• Your instructions: Reproduce the whole of the records exactly, and make sure no picture is carried into the result.

==============================

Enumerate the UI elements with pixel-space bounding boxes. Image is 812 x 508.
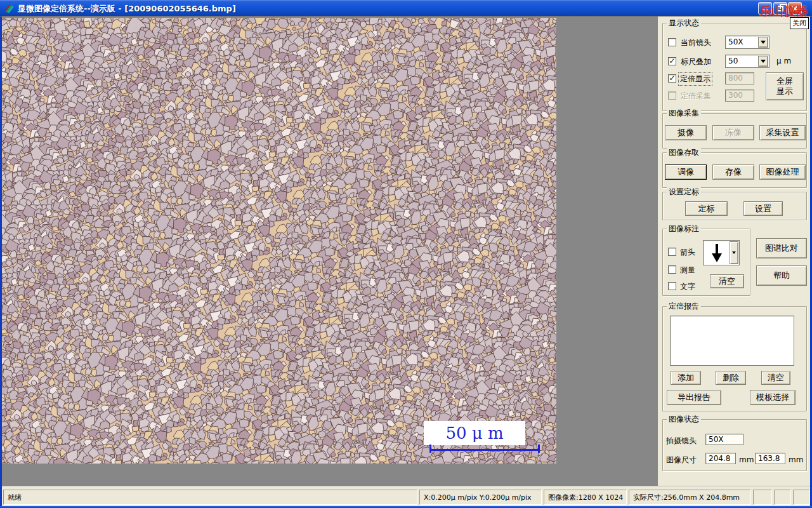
fixed-display-field: 800 [725,72,754,84]
text-annotation-checkbox[interactable] [668,282,676,290]
measure-annotation-checkbox[interactable] [668,265,676,274]
help-button[interactable]: 帮助 [756,265,807,286]
ruler-unit-label: μ m [776,57,791,65]
arrow-style-combo-button[interactable] [730,241,738,264]
current-lens-value: 50X [728,37,743,46]
window-title: 显微图像定倍系统--演示版 - [20090602055646.bmp] [18,3,236,15]
arrow-style-combo[interactable] [703,240,740,265]
ruler-value: 50 [728,57,738,65]
load-image-button[interactable]: 调像 [665,164,707,180]
fixed-display-label: 定倍显示 [679,73,712,85]
report-add-button[interactable]: 添加 [671,371,701,385]
clear-annotation-button[interactable]: 清空 [710,274,744,288]
fullscreen-button-line1: 全屏 [776,76,793,86]
status-empty-cell [753,490,772,505]
status-pixel-info: 图像像素:1280 X 1024 [544,490,627,505]
ruler-overlay-checkbox[interactable]: ✓ [668,57,676,65]
dropdown-arrow-icon [732,251,736,254]
fixed-display-checkbox[interactable]: ✓ [668,74,676,83]
calibrate-button[interactable]: 定标 [685,201,728,216]
scalebar-line [429,449,540,451]
shoot-button[interactable]: 摄像 [665,125,707,140]
fixed-capture-field: 300 [725,90,754,102]
ruler-overlay-label: 标尺叠加 [681,57,711,67]
groupbox-display-status-title: 显示状态 [667,18,701,27]
atlas-compare-button[interactable]: 图谱比对 [756,238,807,258]
calibration-settings-button[interactable]: 设置 [743,201,783,216]
report-clear-button[interactable]: 清空 [761,371,790,385]
app-window: 显微图像定倍系统--演示版 - [20090602055646.bmp] × 乐… [0,0,812,508]
groupbox-storage-title: 图像存取 [667,148,701,157]
report-listbox[interactable] [670,316,794,366]
groupbox-capture-title: 图像采集 [667,109,701,117]
fullscreen-button[interactable]: 全屏 显示 [766,72,804,100]
image-width-field: 204.8 [705,453,736,464]
checkmark-icon: ✓ [669,74,675,83]
close-tooltip: 关闭 [790,17,809,29]
scalebar-label-box: 50 μ m [424,421,525,445]
groupbox-annotation-title: 图像标注 [667,224,701,233]
groupbox-image-status-title: 图像状态 [667,415,701,424]
image-size-label: 图像尺寸 [666,455,697,465]
image-process-button[interactable]: 图像处理 [759,164,806,180]
micrograph-image[interactable] [2,18,556,464]
current-lens-label: 当前镜头 [681,37,711,48]
arrow-annotation-checkbox[interactable] [668,248,676,256]
shoot-lens-field: 50X [705,434,743,445]
shoot-lens-label: 拍摄镜头 [666,436,697,446]
image-width-unit: mm [739,455,754,464]
save-image-button[interactable]: 存像 [712,164,754,180]
groupbox-calibration: 设置定标 [662,192,807,220]
title-bar: 显微图像定倍系统--演示版 - [20090602055646.bmp] × [0,0,812,17]
dropdown-arrow-icon [761,41,766,44]
groupbox-calibration-title: 设置定标 [667,187,701,196]
status-size-info: 实际尺寸:256.0mm X 204.8mm [629,490,751,505]
export-report-button[interactable]: 导出报告 [667,390,721,405]
image-height-field: 163.8 [755,453,785,464]
freeze-button: 冻像 [712,125,754,140]
ruler-value-combo[interactable]: 50 [725,55,769,68]
checkmark-icon: ✓ [669,57,675,65]
status-ready: 就绪 [3,490,417,505]
measure-annotation-label: 测量 [680,265,695,276]
dropdown-arrow-icon [761,60,766,63]
window-border-left [0,17,2,508]
scalebar-tick-left [429,444,431,453]
status-empty-cell [774,490,791,505]
image-height-unit: mm [789,455,803,464]
fixed-capture-checkbox [668,91,676,100]
scalebar-tick-right [538,444,540,453]
fullscreen-button-line2: 显示 [776,86,793,97]
template-select-button[interactable]: 模板选择 [750,390,796,405]
current-lens-checkbox[interactable] [668,38,676,46]
current-lens-combo-button[interactable] [758,37,768,48]
groupbox-report-title: 定倍报告 [667,302,701,311]
control-panel: 显示状态 当前镜头 50X ✓ 标尺叠加 50 μ m ✓ 定倍显示 800 全… [658,17,810,486]
down-arrow-icon [710,244,723,263]
fixed-capture-label: 定倍采集 [681,91,711,102]
status-scale-info: X:0.200μ m/pix Y:0.200μ m/pix [419,490,542,505]
scalebar-label: 50 μ m [445,424,503,443]
status-bar: 就绪 X:0.200μ m/pix Y:0.200μ m/pix 图像像素:12… [2,486,810,506]
ruler-combo-button[interactable] [758,56,768,67]
current-lens-combo[interactable]: 50X [725,36,769,49]
status-empty-cell [793,490,809,505]
arrow-annotation-label: 箭头 [680,247,695,258]
text-annotation-label: 文字 [680,281,695,292]
app-icon [4,3,15,13]
report-delete-button[interactable]: 删除 [716,371,746,385]
capture-settings-button[interactable]: 采集设置 [759,125,806,140]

==============================

• Problem solution:
Enumerate the UI elements with pixel-space bounding boxes. Image is 812 x 508.
fixed-display-field: 800 [725,72,754,84]
text-annotation-checkbox[interactable] [668,282,676,290]
measure-annotation-checkbox[interactable] [668,265,676,274]
help-button[interactable]: 帮助 [756,265,807,286]
ruler-unit-label: μ m [776,57,791,65]
arrow-style-combo-button[interactable] [730,241,738,264]
current-lens-value: 50X [728,37,743,46]
window-title: 显微图像定倍系统--演示版 - [20090602055646.bmp] [18,3,236,15]
arrow-style-combo[interactable] [703,240,740,265]
ruler-value: 50 [728,57,738,65]
load-image-button[interactable]: 调像 [665,164,707,180]
fixed-display-label: 定倍显示 [679,73,712,85]
report-add-button[interactable]: 添加 [671,371,701,385]
clear-annotation-button[interactable]: 清空 [710,274,744,288]
fullscreen-button-line1: 全屏 [776,76,793,86]
status-empty-cell [753,490,772,505]
status-pixel-info: 图像像素:1280 X 1024 [544,490,627,505]
ruler-overlay-checkbox[interactable]: ✓ [668,57,676,65]
dropdown-arrow-icon [732,251,736,254]
fixed-display-checkbox[interactable]: ✓ [668,74,676,83]
calibrate-button[interactable]: 定标 [685,201,728,216]
scalebar-line [429,449,540,451]
shoot-button[interactable]: 摄像 [665,125,707,140]
fixed-capture-field: 300 [725,90,754,102]
ruler-overlay-label: 标尺叠加 [681,57,711,67]
groupbox-display-status-title: 显示状态 [667,18,701,27]
atlas-compare-button[interactable]: 图谱比对 [756,238,807,258]
calibration-settings-button[interactable]: 设置 [743,201,783,216]
report-clear-button[interactable]: 清空 [761,371,790,385]
app-window: 显微图像定倍系统--演示版 - [20090602055646.bmp] × 乐… [0,0,812,508]
groupbox-storage-title: 图像存取 [667,148,701,157]
report-listbox[interactable] [670,316,794,366]
groupbox-capture-title: 图像采集 [667,109,701,117]
fullscreen-button[interactable]: 全屏 显示 [766,72,804,100]
image-width-field: 204.8 [705,453,736,464]
checkmark-icon: ✓ [669,74,675,83]
close-tooltip: 关闭 [790,17,809,29]
scalebar-label-box: 50 μ m [424,421,525,445]
groupbox-annotation-title: 图像标注 [667,224,701,233]
groupbox-image-status-title: 图像状态 [667,415,701,424]
image-size-label: 图像尺寸 [666,455,697,465]
image-process-button[interactable]: 图像处理 [759,164,806,180]
micrograph-image[interactable] [2,18,556,464]
current-lens-label: 当前镜头 [681,37,711,48]
arrow-annotation-checkbox[interactable] [668,248,676,256]
shoot-lens-field: 50X [705,434,743,445]
shoot-lens-label: 拍摄镜头 [666,436,697,446]
image-width-unit: mm [739,455,754,464]
save-image-button[interactable]: 存像 [712,164,754,180]
groupbox-calibration: 设置定标 [662,192,807,220]
title-bar: 显微图像定倍系统--演示版 - [20090602055646.bmp] × [0,0,812,17]
dropdown-arrow-icon [761,41,766,44]
groupbox-calibration-title: 设置定标 [667,187,701,196]
status-size-info: 实际尺寸:256.0mm X 204.8mm [629,490,751,505]
export-report-button[interactable]: 导出报告 [667,390,721,405]
image-height-field: 163.8 [755,453,785,464]
freeze-button: 冻像 [712,125,754,140]
ruler-value-combo[interactable]: 50 [725,55,769,68]
checkmark-icon: ✓ [669,57,675,65]
status-ready: 就绪 [3,490,417,505]
measure-annotation-label: 测量 [680,265,695,276]
dropdown-arrow-icon [761,60,766,63]
window-border-left [0,17,2,508]
scalebar-tick-left [429,444,431,453]
status-empty-cell [774,490,791,505]
image-height-unit: mm [789,455,803,464]
fixed-capture-checkbox [668,91,676,100]
scalebar-tick-right [538,444,540,453]
fullscreen-button-line2: 显示 [776,86,793,97]
template-select-button[interactable]: 模板选择 [750,390,796,405]
current-lens-checkbox[interactable] [668,38,676,46]
current-lens-combo-button[interactable] [758,37,768,48]
groupbox-report-title: 定倍报告 [667,302,701,311]
control-panel: 显示状态 当前镜头 50X ✓ 标尺叠加 50 μ m ✓ 定倍显示 800 全… [658,17,810,486]
down-arrow-icon [710,244,723,263]
fixed-capture-label: 定倍采集 [681,91,711,102]
status-scale-info: X:0.200μ m/pix Y:0.200μ m/pix [419,490,542,505]
scalebar-label: 50 μ m [445,424,503,443]
status-bar: 就绪 X:0.200μ m/pix Y:0.200μ m/pix 图像像素:12… [2,486,810,506]
ruler-combo-button[interactable] [758,56,768,67]
current-lens-combo[interactable]: 50X [725,36,769,49]
status-empty-cell [793,490,809,505]
arrow-annotation-label: 箭头 [680,247,695,258]
text-annotation-label: 文字 [680,281,695,292]
app-icon [4,3,15,13]
report-delete-button[interactable]: 删除 [716,371,746,385]
capture-settings-button[interactable]: 采集设置 [759,125,806,140]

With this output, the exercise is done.